Difference between riociguat group and placebo group in change from baseline to week 52 in secondary endpoints
| Endpoint | Riociguat (n=60) | Placebo (n=61) | Estimate of difference (95% CI) | Nominal p value* |
| ACR CRISS | ||||
| No improvement, n (%) | 1 (1.7) | 4 (6.6) | 0.20% (–13.68 to 14.09)† | 0.977 |
| ≥3 missing criteria, n (%) | 6 (10.0) | 7 (11.5) | ||
| CRISS probability ≥60%, n (%) | 11 (18.3) | 11 (18.0) | ||
| CRISS probability <60%, n (%) | 49 (81.7) | 50 (82.0) | ||
| Mean HAQ-DI (SD), units | ||||
| Baseline | 0.89 (0.67) | 0.69 (0.69) | –0.07 (–0.23 to 0.08)‡ | 0.3529 |
| Change at week 52 | 0.05 (0.38) (n=56) | 0.13 (0.42) (n=52) | ||
| Mean patient global assessment (SD), units | ||||
| Baseline | 3.93 (2.50) | 3.77 (2.34) | 0.79 (–0.12 to 1.69)‡ | 0.0887 |
| Change at week 52 | 0.69 (2.75) (n=45) | –0.02 (2.23) (n=46) | ||
| Mean physician global assessment (SD), units | ||||
| Baseline | 4.33 (2.11) | 4.02 (2.00) | 0.83 (0.11 to 1.54)‡ | 0.0241 |
| Change at week 52 | –0.07 (2.16) (n=45) | –0.75 (2.09) (n=47) | ||
| Mean % predicted FVC (SD), % | ||||
| Baseline | 90.74 (18.52) | 94.82 (17.03) | –0.20 (–3.40 to 3.00)‡ | 0.901 |
| Change at week 52 | –2.38 (7.52) (n=55) | –2.95 (9.73) (n=51) |
*Since the primary endpoint was not met, all other p values cannot be considered statistically significant and are presented for information only.

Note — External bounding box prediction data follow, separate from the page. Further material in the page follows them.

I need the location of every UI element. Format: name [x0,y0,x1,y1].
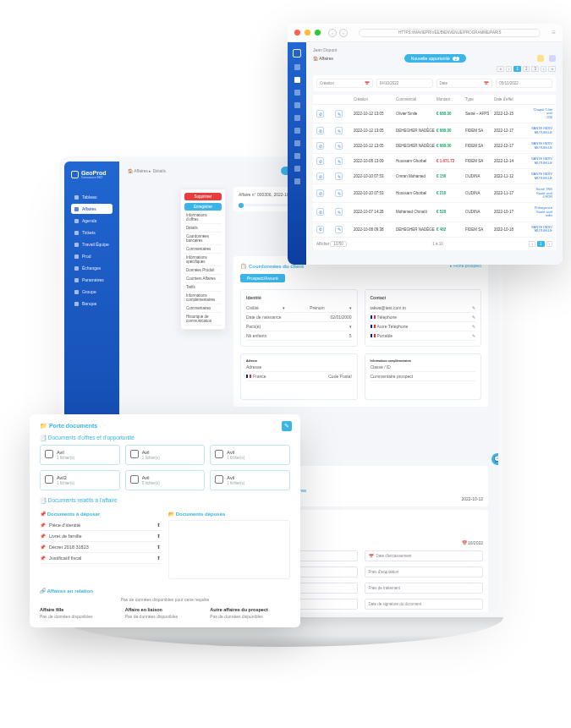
nav-icon[interactable] [294,166,300,172]
doc-item[interactable]: Avil0 fichier(s) [125,470,206,490]
doc-row[interactable]: 📌Justificatif fiscal⬆ [40,553,162,564]
filter-creation[interactable]: Création 📅 [316,79,373,88]
filter-date[interactable]: Date 📅 [436,79,493,88]
field-frais-acq[interactable]: Frais d'acquisition [365,567,484,577]
nav-item[interactable]: Banque [71,298,113,309]
submenu-item[interactable]: Informations spécifiques [184,254,222,266]
pager-next[interactable]: › [546,241,553,247]
bell-icon[interactable] [537,55,544,62]
nav-icon[interactable] [294,115,300,121]
pager-next[interactable]: › [541,66,547,72]
edit-icon[interactable]: ✎ [472,324,475,329]
doc-item[interactable]: Avil1 fichier(s) [210,445,290,465]
th-type[interactable]: Type [465,97,494,101]
pager-page[interactable]: 1 [513,66,521,72]
table-row[interactable]: ✆✎2022-10-07 14:28Mohamed Chmaïti€ 520OU… [313,203,556,222]
phone-field[interactable]: Téléphone✎ [371,313,476,322]
forward-button[interactable]: › [339,29,348,37]
submenu-item[interactable]: Informations complémentaires [184,292,222,304]
nav-item[interactable]: Groupe [71,287,113,297]
email-field[interactable]: takwa@test.com.tn✎ [371,304,476,313]
filter-creation-date[interactable]: 04/10/2022 [376,79,433,88]
field[interactable]: Commentaire prospect [371,372,476,381]
filter-date-value[interactable]: 05/10/2022 [496,79,552,88]
nav-item[interactable]: Tableau [71,192,113,202]
doc-row[interactable]: 📌Pièce d'identité⬆ [40,520,162,531]
delete-button[interactable]: Supprimer [184,193,222,201]
phone-icon[interactable]: ✆ [316,127,324,134]
field-frais-trait[interactable]: Frais de traitement [365,583,484,594]
pager-prev[interactable]: ‹ [506,66,513,72]
nav-item[interactable]: Tickets [71,227,113,238]
th-effet[interactable]: Date d'effet [494,97,528,101]
edit-icon[interactable]: ✎ [472,315,475,320]
min-light[interactable] [305,30,310,36]
table-row[interactable]: ✆✎2022-10-08 13:09Houssam Ghorbel€ 1.671… [313,154,556,169]
submenu-item[interactable]: Courriers Affaires [184,275,222,283]
field[interactable]: Nb enfants5 [246,331,352,341]
phone-icon[interactable]: ✆ [316,142,324,150]
edit-icon[interactable]: ✎ [335,157,343,165]
phone-icon[interactable]: ✆ [316,226,324,233]
doc-item[interactable]: Avil21 fichier(s) [40,470,120,490]
doc-row[interactable]: 📌Livret de famille⬆ [40,531,162,542]
edit-icon[interactable]: ✎ [335,189,343,197]
edit-icon[interactable]: ✎ [335,172,343,180]
edit-icon[interactable]: ✎ [335,110,343,118]
nav-icon[interactable] [294,90,300,96]
submenu-item[interactable]: Données Produit [184,266,222,275]
nav-item[interactable]: Agenda [71,216,113,226]
edit-icon[interactable]: ✎ [472,333,475,338]
field[interactable]: Adresse [246,363,352,372]
table-row[interactable]: ✆✎2022-10-08 09:38DEHEGHER NADÈGE€ 482FI… [313,222,556,238]
upload-icon[interactable]: ⬆ [156,534,162,539]
table-row[interactable]: ✆✎2022-10-10 07:53Omran Mohamed€ 150OUDI… [313,169,556,184]
submenu-item[interactable]: Tarifs [184,283,222,292]
th-montant[interactable]: Montant [436,97,465,101]
page-size-select[interactable]: 10/50 [330,241,346,247]
field[interactable]: Civilité▾Prénom▾ [246,304,352,313]
tab-prospect[interactable]: Prospect/Assuré [240,274,285,282]
nav-item[interactable]: Échanges [71,263,113,273]
chat-fab[interactable]: 💬 [491,453,498,465]
submenu-item[interactable]: Historique de communication [184,313,222,326]
nav-item[interactable]: Prod [71,251,113,261]
table-row[interactable]: ✆✎2022-10-12 13:05Olivier Smile€ 680.00S… [313,105,556,123]
phone-icon[interactable]: ✆ [316,208,324,216]
table-row[interactable]: ✆✎2022-10-12 13:05DEHEGHER NADÈGE€ 680.0… [313,123,556,139]
phone-icon[interactable]: ✆ [316,157,324,165]
phone-icon[interactable]: ✆ [316,189,324,197]
nav-icon[interactable] [294,102,300,108]
th-creation[interactable]: Création [354,97,396,101]
th-commercial[interactable]: Commercial [396,97,436,101]
field-encaissement[interactable]: 📅 Date d'encaissement [365,550,484,561]
field[interactable]: Date de naissance02/01/2000 [246,313,352,322]
pager-prev[interactable]: ‹ [529,241,535,247]
doc-item[interactable]: Avil1 fichier(s) [125,445,206,465]
field[interactable]: Pacs(é)▾ [246,322,352,331]
field[interactable]: FranceCode Postal [246,372,352,381]
new-opportunity-pill[interactable]: Nouvelle opportunité2 [404,54,466,63]
phone-field[interactable]: Autre Téléphone✎ [371,322,476,331]
nav-item[interactable]: Travail Équipe [71,239,113,249]
submenu-item[interactable]: Détails [184,224,222,233]
menu-icon[interactable]: ≡ [552,29,556,36]
submenu-item[interactable]: Commentaires [184,304,222,313]
nav-icon[interactable] [294,128,300,134]
submenu-item[interactable]: Commentaires [184,245,222,254]
close-light[interactable] [294,30,300,36]
doc-row[interactable]: 📌Décret 2018 31823⬆ [40,542,162,553]
upload-icon[interactable]: ⬆ [156,523,162,528]
nav-item[interactable]: Paramètres [71,275,113,285]
edit-icon[interactable]: ✎ [335,208,343,216]
table-row[interactable]: ✆✎2022-10-12 13:05DEHEGHER NADÈGE€ 680.0… [313,139,556,154]
nav-icon-active[interactable] [294,77,300,83]
pager-last[interactable]: » [548,66,556,72]
avatar[interactable] [549,55,556,62]
field-signature[interactable]: Date de signature du document [365,599,484,610]
edit-icon[interactable]: ✎ [282,421,292,431]
phone-icon[interactable]: ✆ [316,110,324,118]
pager-page[interactable]: 1 [537,241,545,247]
empty-drop-zone[interactable] [168,520,290,579]
upload-icon[interactable]: ⬆ [156,545,162,550]
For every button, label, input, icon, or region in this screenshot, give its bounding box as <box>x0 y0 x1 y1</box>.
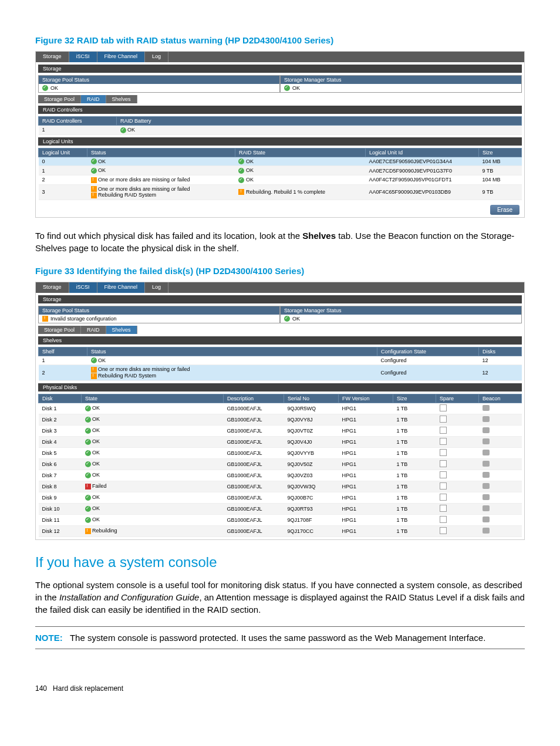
beacon-icon[interactable] <box>483 483 490 489</box>
table-row[interactable]: 1 OKConfigured12 <box>39 356 522 365</box>
beacon-icon[interactable] <box>483 472 490 478</box>
table-row[interactable]: Disk 7 OKGB1000EAFJL9QJ0VZ03HPG11 TB <box>39 470 522 481</box>
table-row[interactable]: Disk 11 OKGB1000EAFJL9QJ1708FHPG11 TB <box>39 514 522 525</box>
warn-icon <box>85 528 91 534</box>
beacon-icon[interactable] <box>483 517 490 522</box>
warn-icon <box>91 193 97 198</box>
spare-checkbox[interactable] <box>440 505 447 512</box>
table-row[interactable]: Disk 3 OKGB1000EAFJL9QJ0VT0ZHPG11 TB <box>39 425 522 436</box>
beacon-icon[interactable] <box>483 461 490 467</box>
spare-checkbox[interactable] <box>440 516 447 523</box>
tab-iscsi[interactable]: iSCSI <box>69 282 97 293</box>
tab-log[interactable]: Log <box>145 52 168 62</box>
pool-status-header: Storage Pool Status <box>39 306 279 315</box>
warn-icon <box>238 189 244 195</box>
body-paragraph-2: The optional system console is a useful … <box>35 579 525 616</box>
col-disks: Disks <box>479 347 522 356</box>
table-row[interactable]: 0 OK OKAA0E7CE5F90590J9EVP01G34A4104 MB <box>39 157 522 166</box>
logical-units-table: Logical Unit Status RAID State Logical U… <box>38 148 522 200</box>
subtab-storage-pool[interactable]: Storage Pool <box>38 326 81 334</box>
spare-checkbox[interactable] <box>440 471 447 478</box>
subtab-storage-pool[interactable]: Storage Pool <box>38 95 81 103</box>
tab-iscsi[interactable]: iSCSI <box>69 52 97 62</box>
storage-section-bar: Storage <box>38 65 522 73</box>
spare-checkbox[interactable] <box>440 427 447 434</box>
table-row[interactable]: Disk 1 OKGB1000EAFJL9QJ0R5WQHPG11 TB <box>39 403 522 414</box>
table-row[interactable]: 1 OK OKAA0E7CD5F90090J9EVP01G37F09 TB <box>39 166 522 175</box>
col-disk: Disk <box>39 394 82 403</box>
subtab-shelves[interactable]: Shelves <box>106 326 137 334</box>
subtab-raid[interactable]: RAID <box>81 95 106 103</box>
col-shelf: Shelf <box>39 347 87 356</box>
ok-icon <box>284 316 290 322</box>
ok-icon <box>85 439 91 445</box>
beacon-icon[interactable] <box>483 405 490 411</box>
ok-icon <box>238 168 244 174</box>
tab-storage[interactable]: Storage <box>36 282 69 293</box>
ok-icon <box>91 357 97 363</box>
beacon-icon[interactable] <box>483 505 490 511</box>
table-row[interactable]: 2 One or more disks are missing or faile… <box>39 365 522 380</box>
table-row[interactable]: Disk 12 RebuildingGB1000EAFJL9QJ170CCHPG… <box>39 525 522 536</box>
spare-checkbox[interactable] <box>440 527 447 534</box>
erase-button[interactable]: Erase <box>490 205 519 215</box>
section-heading: If you have a system console <box>35 554 525 571</box>
table-row[interactable]: Disk 2 OKGB1000EAFJL9QJ0VY8JHPG11 TB <box>39 414 522 425</box>
spare-checkbox[interactable] <box>440 482 447 490</box>
table-row[interactable]: Disk 10 OKGB1000EAFJL9QJ0RT93HPG11 TB <box>39 503 522 514</box>
beacon-icon[interactable] <box>483 528 490 534</box>
top-tabs: Storage iSCSI Fibre Channel Log <box>36 52 524 62</box>
table-row[interactable]: 3 One or more disks are missing or faile… <box>39 184 522 200</box>
beacon-icon[interactable] <box>483 416 490 422</box>
page-footer: 140 Hard disk replacement <box>35 684 525 693</box>
figure-33-title: Figure 33 Identifying the failed disk(s)… <box>35 266 525 276</box>
spare-checkbox[interactable] <box>440 438 447 445</box>
spare-checkbox[interactable] <box>440 404 447 411</box>
table-row[interactable]: Disk 5 OKGB1000EAFJL9QJ0VYYBHPG11 TB <box>39 447 522 458</box>
manager-status-value: OK <box>292 85 300 91</box>
col-description: Description <box>224 394 284 403</box>
table-row[interactable]: Disk 9 OKGB1000EAFJL9QJ00B7CHPG11 TB <box>39 492 522 503</box>
ok-icon <box>85 417 91 423</box>
beacon-icon[interactable] <box>483 427 490 433</box>
spare-checkbox[interactable] <box>440 460 447 467</box>
ok-icon <box>85 450 91 456</box>
ok-icon <box>42 85 48 91</box>
spare-checkbox[interactable] <box>440 494 447 501</box>
manager-status-value: OK <box>292 316 300 322</box>
tab-fibre[interactable]: Fibre Channel <box>97 52 146 62</box>
figure-33-screenshot: Storage iSCSI Fibre Channel Log Storage … <box>35 282 525 540</box>
tab-fibre[interactable]: Fibre Channel <box>97 282 146 293</box>
note-label: NOTE: <box>35 633 63 643</box>
warn-icon <box>42 316 48 322</box>
table-row[interactable]: Disk 6 OKGB1000EAFJL9QJ0V50ZHPG11 TB <box>39 458 522 470</box>
shelves-bar: Shelves <box>38 336 522 345</box>
body-paragraph-1: To find out which physical disk has fail… <box>35 229 525 254</box>
table-row[interactable]: 2 One or more disks are missing or faile… <box>39 175 522 184</box>
subtab-shelves[interactable]: Shelves <box>106 95 137 103</box>
shelves-table: Shelf Status Configuration State Disks 1… <box>38 347 522 381</box>
manager-status-header: Storage Manager Status <box>281 306 521 315</box>
spare-checkbox[interactable] <box>440 449 447 456</box>
col-raid-state: RAID State <box>235 148 365 157</box>
ok-icon <box>85 428 91 434</box>
figure-32-screenshot: Storage iSCSI Fibre Channel Log Storage … <box>35 51 525 218</box>
table-row[interactable]: Disk 4 OKGB1000EAFJL9QJ0V4J0HPG11 TB <box>39 436 522 447</box>
warn-icon <box>91 177 97 183</box>
tab-storage[interactable]: Storage <box>36 52 69 62</box>
spare-checkbox[interactable] <box>440 416 447 423</box>
tab-log[interactable]: Log <box>145 282 168 293</box>
page-section: Hard disk replacement <box>53 684 123 693</box>
beacon-icon[interactable] <box>483 450 490 455</box>
col-size: Size <box>479 148 522 157</box>
ok-icon <box>238 158 244 164</box>
col-spare: Spare <box>436 394 479 403</box>
ok-icon <box>91 168 97 174</box>
ok-icon <box>85 495 91 501</box>
beacon-icon[interactable] <box>483 438 490 444</box>
table-row[interactable]: Disk 8 FailedGB1000EAFJL9QJ0VW3QHPG11 TB <box>39 481 522 492</box>
col-logical-unit: Logical Unit <box>39 148 87 157</box>
beacon-icon[interactable] <box>483 494 490 500</box>
page-number: 140 <box>35 684 47 693</box>
subtab-raid[interactable]: RAID <box>81 326 106 334</box>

†Mantel-Haenszel estimate.
‡Mixed model repeated measures applied with baseline value, treatment group, region, visit and treatment by visit interaction as fixed effects, and subject as a random effect.
ACR, American College of Rheumatology; CI, confidence interval; CRISS, Composite Response Index for Systemic Sclerosis; FVC, forced vital capacity; HAQ-DI, Health Assessment Questionnaire Disability Index.